Some numbers give an idea of how true that was. The Jets yielded 532 total yards, with 272 of those yards coming on the ground. Taylor didn't have to get going since he came into the game as the No. 2 rusher in the NFL, but he kept going with a smoking 172 yards and two touchdowns on 19 carries for 9.1 yards/carry.

And it started off with a 34-yard TD run to open the scoring by Nyheim Hines and then Taylor's 21-yard score to break a 7-7 tie and take the lead for good. Before and after those runs and on into the second half, the Colts line was opening up large lanes in the Jets' front seven, which, unlike the Bengals game four days ago, didn't seem to have an answer for the assault as the home team racked up all six of their TDs in their first seven possessions.

"It tells me they were creating space, obviously," Saleh said sternly about those running holes. "When it comes to the run game, it's man vs. man. We'll get it changed, look at it and dissect it even better. But we weren't as gap-sound as we needed to be. So we'll get a look at it over the weekend."

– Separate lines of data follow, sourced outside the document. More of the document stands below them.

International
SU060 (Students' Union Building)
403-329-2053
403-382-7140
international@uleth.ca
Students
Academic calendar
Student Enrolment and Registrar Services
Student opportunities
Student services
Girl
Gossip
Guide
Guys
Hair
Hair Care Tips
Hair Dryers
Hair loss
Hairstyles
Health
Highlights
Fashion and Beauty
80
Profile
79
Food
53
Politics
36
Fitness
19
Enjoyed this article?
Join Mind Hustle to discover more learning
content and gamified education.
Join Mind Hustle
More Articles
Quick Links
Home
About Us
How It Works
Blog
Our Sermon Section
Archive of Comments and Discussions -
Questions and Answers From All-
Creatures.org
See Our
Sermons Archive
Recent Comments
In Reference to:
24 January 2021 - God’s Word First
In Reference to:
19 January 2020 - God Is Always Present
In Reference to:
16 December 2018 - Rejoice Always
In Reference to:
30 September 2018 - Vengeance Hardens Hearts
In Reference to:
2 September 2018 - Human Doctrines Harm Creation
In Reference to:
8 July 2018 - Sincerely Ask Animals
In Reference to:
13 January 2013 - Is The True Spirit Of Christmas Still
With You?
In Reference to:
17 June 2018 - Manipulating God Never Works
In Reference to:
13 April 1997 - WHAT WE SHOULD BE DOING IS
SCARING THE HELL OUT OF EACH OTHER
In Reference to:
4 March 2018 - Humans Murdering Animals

The pass game was equally devastating even if not as wildly productive. Carson Wentz was spot on in completing 22 of 30 for 272 yards and three TDs. He was sacked only once, a zero-yarder, and didn't turn the ball over after throwing two costly interceptions late in the Colts' home overtime loss to the Titans.

"Against the zone defense, Carson was doing a good job early in the game getting rid of the football and finding soft spots in the zone," Saleh said. "They did a good job of getting it to their open people. Obviously, they were a lot faster and a lot better than we were today on defense."

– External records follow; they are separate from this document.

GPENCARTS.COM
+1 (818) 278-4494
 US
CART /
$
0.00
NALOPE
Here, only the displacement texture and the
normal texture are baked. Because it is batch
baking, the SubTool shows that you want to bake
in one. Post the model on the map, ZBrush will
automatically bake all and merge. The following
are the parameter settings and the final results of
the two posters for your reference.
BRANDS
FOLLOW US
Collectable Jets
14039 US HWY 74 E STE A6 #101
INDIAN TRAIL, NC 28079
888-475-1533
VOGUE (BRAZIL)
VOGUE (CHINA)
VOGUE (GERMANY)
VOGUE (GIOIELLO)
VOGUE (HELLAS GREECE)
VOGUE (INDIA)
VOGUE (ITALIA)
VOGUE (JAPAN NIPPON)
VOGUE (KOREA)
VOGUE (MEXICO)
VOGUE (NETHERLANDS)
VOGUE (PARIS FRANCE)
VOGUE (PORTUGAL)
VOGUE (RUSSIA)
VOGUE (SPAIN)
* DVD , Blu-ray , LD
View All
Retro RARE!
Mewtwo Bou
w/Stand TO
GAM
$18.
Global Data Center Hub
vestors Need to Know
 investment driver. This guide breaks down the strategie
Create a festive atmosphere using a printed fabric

See Best Images from the Game at Lucas Oil Stadium

For any fans who thought the loss was worse because Indy was easing up as the game wore on, the coach disabused them of that notion.

"First off, they're throwing in the fourth quarter, all the starters were in, they were trying to score. They didn't take their foot off the gas," Saleh said. "I can promise you, they had their starters in till the very last whistle, they played their normal coverages, they were blitzing. Believe me, the D-coordinator doesn't want to give up all those yards."

That observation, however, didn't take the pain out of the loss or out of the news that the Jets have lost S Marcus Maye to an Achilles injury.

"It doesn't look good," Saleh said of the injury. "Losing him, it's huge. You look at that secondary — he's the veteran. You've got a lot of second-year and rookie players. Marcus was that settling force back there. He's also a heck of a football player. But I'm more concerned with Marcus that with what we'll do on defense to fill that void. He's a fantastic young man. I'm sick for him."